Mr. Wimbush sighed and shook his head. "Alas," he said, "I fear I cannot. I should have liked to put an end to it years ago; but the claims of Charity are strong."
"It's not charity we want," Anne murmured rebelliously; "it's justice."
"Besides," Mr. Wimbush went on, "the Fair has become an institution. Let me see, it must be twenty-two years since we started it. It was a modest affair then. Now..." he made a sweeping movement with his hand and was silent.
It spoke highly for Mr. Wimbush's public spirit that he still continued to tolerate the Fair. Beginning as a sort of glorified church bazaar, Crome's yearly Charity Fair had grown into a noisy thing of merry-go-rounds, cocoanut shies, and miscellaneous side shows--a real genuine fair on the grand scale. It was the local St. Bartholomew, and the people of all the neighbouring villages, with even a contingent from the county town, flocked into the park for their Bank Holiday amusement. The local hospital profited handsomely, and it was this fact alone which prevented Mr. Wimbush, to whom the Fair was a cause of recurrent and never-diminishing agony, from putting a stop to the nuisance which yearly desecrated his park and garden.

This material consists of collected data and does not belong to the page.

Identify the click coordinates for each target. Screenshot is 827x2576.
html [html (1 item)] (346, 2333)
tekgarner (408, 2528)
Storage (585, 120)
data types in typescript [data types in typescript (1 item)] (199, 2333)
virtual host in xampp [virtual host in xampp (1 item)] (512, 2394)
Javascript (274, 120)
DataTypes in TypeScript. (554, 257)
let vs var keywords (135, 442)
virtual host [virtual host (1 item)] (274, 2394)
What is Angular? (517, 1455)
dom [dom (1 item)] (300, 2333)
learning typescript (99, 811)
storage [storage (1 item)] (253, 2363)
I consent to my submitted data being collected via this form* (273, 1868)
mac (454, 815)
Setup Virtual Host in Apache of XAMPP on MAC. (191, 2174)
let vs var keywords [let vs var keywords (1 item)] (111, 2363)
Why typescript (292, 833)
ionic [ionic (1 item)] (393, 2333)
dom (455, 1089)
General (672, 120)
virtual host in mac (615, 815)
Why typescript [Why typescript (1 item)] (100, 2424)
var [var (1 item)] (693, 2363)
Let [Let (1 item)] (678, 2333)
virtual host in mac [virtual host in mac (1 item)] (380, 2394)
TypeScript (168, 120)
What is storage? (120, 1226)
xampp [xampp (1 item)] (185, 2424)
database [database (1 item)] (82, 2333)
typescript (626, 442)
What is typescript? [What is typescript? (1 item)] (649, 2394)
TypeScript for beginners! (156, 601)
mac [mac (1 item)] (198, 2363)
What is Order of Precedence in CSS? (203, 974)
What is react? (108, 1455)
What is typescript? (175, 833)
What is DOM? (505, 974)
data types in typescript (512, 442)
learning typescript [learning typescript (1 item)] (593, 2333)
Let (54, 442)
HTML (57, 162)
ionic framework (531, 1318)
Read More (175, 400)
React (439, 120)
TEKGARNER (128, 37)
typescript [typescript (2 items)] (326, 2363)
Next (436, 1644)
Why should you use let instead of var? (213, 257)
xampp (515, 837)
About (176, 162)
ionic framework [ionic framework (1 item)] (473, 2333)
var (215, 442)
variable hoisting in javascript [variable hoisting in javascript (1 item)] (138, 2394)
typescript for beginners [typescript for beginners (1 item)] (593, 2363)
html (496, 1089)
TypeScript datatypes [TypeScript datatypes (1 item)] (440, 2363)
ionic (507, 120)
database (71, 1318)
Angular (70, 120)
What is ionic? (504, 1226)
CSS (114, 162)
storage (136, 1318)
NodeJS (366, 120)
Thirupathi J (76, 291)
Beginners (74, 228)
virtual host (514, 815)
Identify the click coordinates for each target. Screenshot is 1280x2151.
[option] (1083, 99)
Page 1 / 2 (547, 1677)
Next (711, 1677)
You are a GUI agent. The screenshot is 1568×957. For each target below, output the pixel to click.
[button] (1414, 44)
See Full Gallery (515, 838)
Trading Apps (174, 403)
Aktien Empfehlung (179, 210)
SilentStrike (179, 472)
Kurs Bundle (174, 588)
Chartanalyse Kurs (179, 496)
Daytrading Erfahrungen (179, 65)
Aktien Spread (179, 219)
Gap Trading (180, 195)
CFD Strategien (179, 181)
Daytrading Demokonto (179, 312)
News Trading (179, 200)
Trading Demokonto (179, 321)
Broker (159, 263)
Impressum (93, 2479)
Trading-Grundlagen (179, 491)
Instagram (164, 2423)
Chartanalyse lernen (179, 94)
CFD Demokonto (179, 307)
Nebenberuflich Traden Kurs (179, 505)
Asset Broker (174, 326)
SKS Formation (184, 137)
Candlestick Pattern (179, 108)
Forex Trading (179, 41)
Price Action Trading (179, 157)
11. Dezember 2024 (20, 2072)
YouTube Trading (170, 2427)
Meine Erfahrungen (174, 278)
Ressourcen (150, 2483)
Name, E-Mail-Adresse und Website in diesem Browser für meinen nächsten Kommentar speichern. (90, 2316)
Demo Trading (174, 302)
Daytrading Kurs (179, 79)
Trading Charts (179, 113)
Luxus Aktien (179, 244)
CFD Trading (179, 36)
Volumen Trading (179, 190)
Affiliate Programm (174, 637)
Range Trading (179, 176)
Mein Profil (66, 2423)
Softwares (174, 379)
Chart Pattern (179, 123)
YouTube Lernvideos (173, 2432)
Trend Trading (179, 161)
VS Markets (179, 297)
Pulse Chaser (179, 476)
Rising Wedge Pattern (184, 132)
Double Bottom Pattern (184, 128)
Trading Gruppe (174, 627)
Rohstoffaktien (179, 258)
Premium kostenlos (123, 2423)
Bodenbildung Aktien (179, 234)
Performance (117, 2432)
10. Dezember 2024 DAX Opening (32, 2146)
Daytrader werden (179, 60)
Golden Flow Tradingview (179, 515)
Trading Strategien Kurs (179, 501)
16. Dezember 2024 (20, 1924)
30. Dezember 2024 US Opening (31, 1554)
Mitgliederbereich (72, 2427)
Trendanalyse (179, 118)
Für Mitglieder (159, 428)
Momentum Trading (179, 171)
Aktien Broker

"I've made all the arrangements already," Henry Wimbush went on. "Some of the larger marquees will be put up to-morrow. The swings and the merry-go-round arrive on Sunday."
"So there's no escape," said Anne, turning to the rest of the party. "You'll all have to do something. As a special favour you're allowed to choose your slavery. My job is the tea tent, as usual, Aunt Priscilla..."
"My dear," said Mrs. Wimbush, interrupting her, "I have more important things to think about than the Fair. But you need have no doubt that I shall do my best when Monday comes to encourage the villagers."
"That's splendid," said Anne. "Aunt Priscilla will encourage the villagers. What will you do, Mary?"
"I won't do anything where I have to stand by and watch other people eat."
"Then you'll look after the children's sports."
"All right," Mary agreed. "I'll look after the children's sports."
"And Mr. Scogan?"
Mr. Scogan reflected. "May I be allowed to tell fortunes?" he asked at last. "I think I should be good at telling fortunes."
"But you can't tell fortunes in that costume!"
"Can't I?" Mr. Scogan surveyed himself.
"You'll have to be dressed up. Do you still persist?"
"I'm ready to suffer all indignities."
"Good!" said Anne; and turning to Gombauld, "You must be our lightning artist," she said. "'Your portrait for a shilling in five minutes.'"
"It's a pity I'm not Ivor," said Gombauld, with a laugh. "I could throw in a picture of their Auras for an extra sixpence."